# Richtig Feedern und Pickern!



## Schleie! (5. September 2002)

Hi Leute!
Mir ist einfach keine Montage Recht! Ich brauche eine, wo viel Hält, schnell geht und leicht zu binden ist. Ich habe nun einen Tag gesessen, und habe eventuell eine gute: Am Ende der Hauptschnurr einen Wirbel. Dort Vorfach einhängen. An den Wirbel, wo das Vorfach schon dran ist, eine Schnur(die nicht länger ist als das Vorfach) mit einem Schlaufenknoten einhängen und an dieses Ende den (mit oder ohne Wirbel muss ich erst noch testen)Futterkorb einhängen.


----------



## Franky (5. September 2002)

Moin SChleie,

probieren geht über studieren!! Das ist erstmal oberster Grundsatz, nur bevor Du völlig gefrustet am Wasser stehst - ich glaube, das geht in die Hose und vertüddelt sich total!!!!

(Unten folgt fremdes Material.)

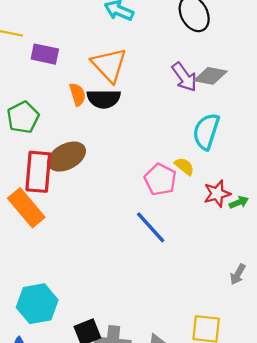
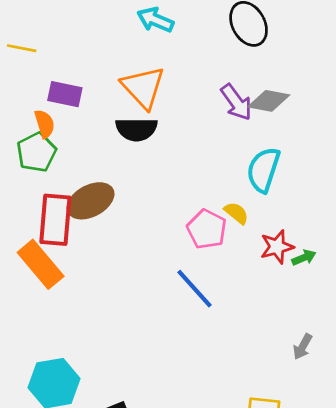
purple rectangle: (45, 54) -> (65, 94), moved
orange semicircle: (78, 94) -> (45, 124), moved

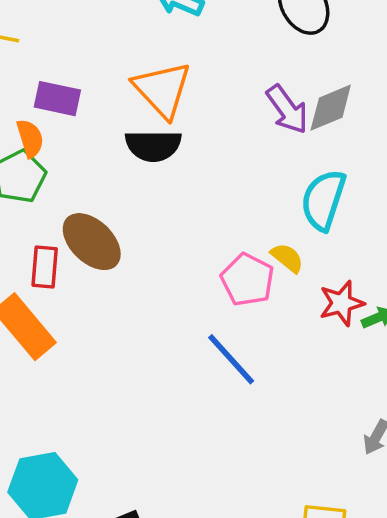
gray diamond: (269, 101) -> (331, 108), turned -33
brown ellipse: (91, 201) -> (92, 242), turned 72
red rectangle: (55, 220) -> (45, 267), size x0.6

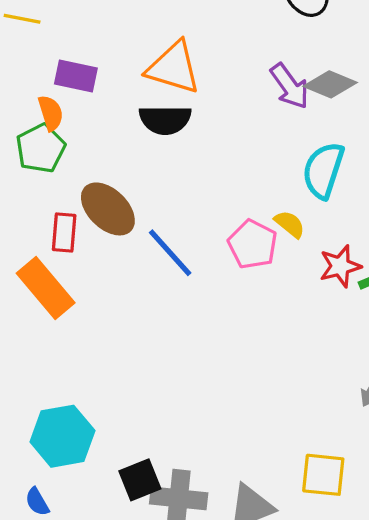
orange triangle: (162, 90) -> (174, 68), turned -30
gray diamond: (331, 108) -> (330, 84), turned 45
blue line: (231, 359) -> (170, 253), moved

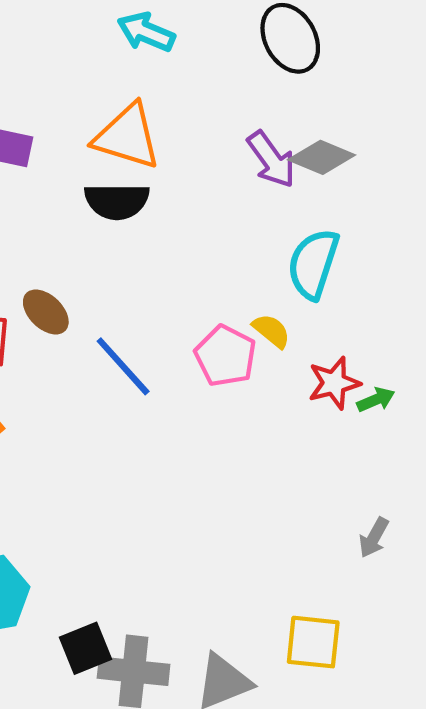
brown ellipse: (108, 209) -> (46, 312), size x0.7

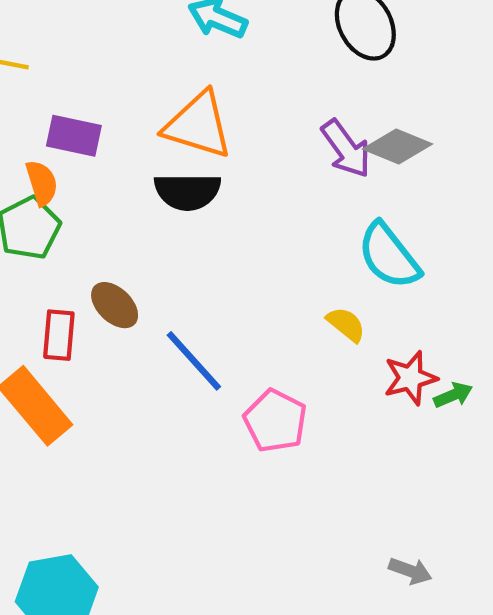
cyan semicircle: (313, 264) -> (389, 256), turned -56
pink pentagon: (225, 356) -> (275, 421), moved
gray arrow: (374, 538) -> (410, 571), moved, turned -99

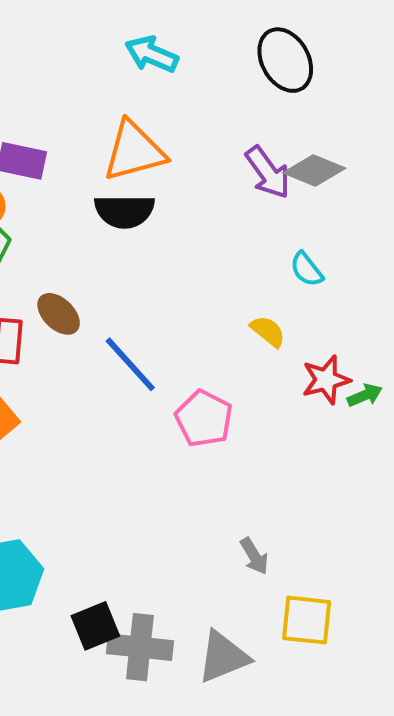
orange triangle: (198, 125) -> (134, 151), turned -32
cyan semicircle: (389, 256) -> (307, 269), size x0.6
gray arrow: (410, 571) -> (254, 556), moved, turned 39

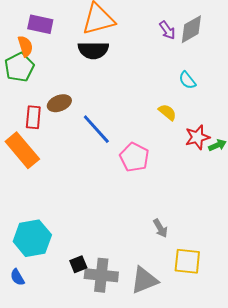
gray diamond: (314, 171) -> (191, 29), turned -52
purple arrow: (268, 172) -> (167, 30), size x0.7
brown ellipse: (59, 314) -> (59, 103), turned -65
black square: (95, 626) -> (78, 264), size x0.7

Ich habe auch so manche Montage getestet und bin an der SChlaufenmontage hängengeblieben. Es kostet einiges an Zeit und Geschick, aber ich meine, der Aufwand lohnt sich!
Dem erhöhten Aufwand, den man im VORFELD und nicht am Wasser treiben sollte, stehen kaum Tüddel und eine hervorragende Bisserkennung im Still- wie auch Fliessgewässer gegenüber!

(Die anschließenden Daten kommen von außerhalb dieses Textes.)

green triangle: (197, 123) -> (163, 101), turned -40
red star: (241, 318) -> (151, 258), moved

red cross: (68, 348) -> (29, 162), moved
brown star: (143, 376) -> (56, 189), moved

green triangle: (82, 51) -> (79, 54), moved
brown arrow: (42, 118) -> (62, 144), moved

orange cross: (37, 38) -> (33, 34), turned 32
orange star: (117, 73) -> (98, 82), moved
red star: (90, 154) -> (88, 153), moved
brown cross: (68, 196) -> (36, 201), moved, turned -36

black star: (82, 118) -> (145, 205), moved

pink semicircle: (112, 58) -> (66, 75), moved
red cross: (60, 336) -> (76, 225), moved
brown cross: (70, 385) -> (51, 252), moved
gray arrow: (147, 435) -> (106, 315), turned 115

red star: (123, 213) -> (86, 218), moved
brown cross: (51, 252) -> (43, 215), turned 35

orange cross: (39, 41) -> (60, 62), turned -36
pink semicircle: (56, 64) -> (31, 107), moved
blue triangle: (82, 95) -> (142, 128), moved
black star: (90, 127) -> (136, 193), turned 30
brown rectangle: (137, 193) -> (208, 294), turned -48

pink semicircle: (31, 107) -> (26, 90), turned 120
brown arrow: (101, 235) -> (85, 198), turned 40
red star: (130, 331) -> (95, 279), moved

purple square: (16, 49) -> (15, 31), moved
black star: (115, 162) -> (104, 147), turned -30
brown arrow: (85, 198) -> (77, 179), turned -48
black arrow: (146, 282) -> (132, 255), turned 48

Die SChlaufe besteht aus 0,16 - 0,18 mm Schnur auf Brassen (bis 70 g Futterkorb (Eigengewicht)), bzw. 0,22 - 0,24 mm auf Barbe (bis 110 g Futterkorb (Eigengewicht))

Bindeanleitung:
- ca. 70 cm monofile Schnur doppelt legen und Ledgerbead auffädeln
- das ganze mittels Clinchknoten am Wirbel anknoten
- Ledgerbead zum Wirbel schieben und untere &quot;Schlaufe&quot; greifen.
- Doppelachterschlaufe knoten (ca. 3 cm lang), wobei die Arme asymmetrisch liegen. Der arm mit Ledgerbead sollte ca 3 cm länger sein, als der ohne!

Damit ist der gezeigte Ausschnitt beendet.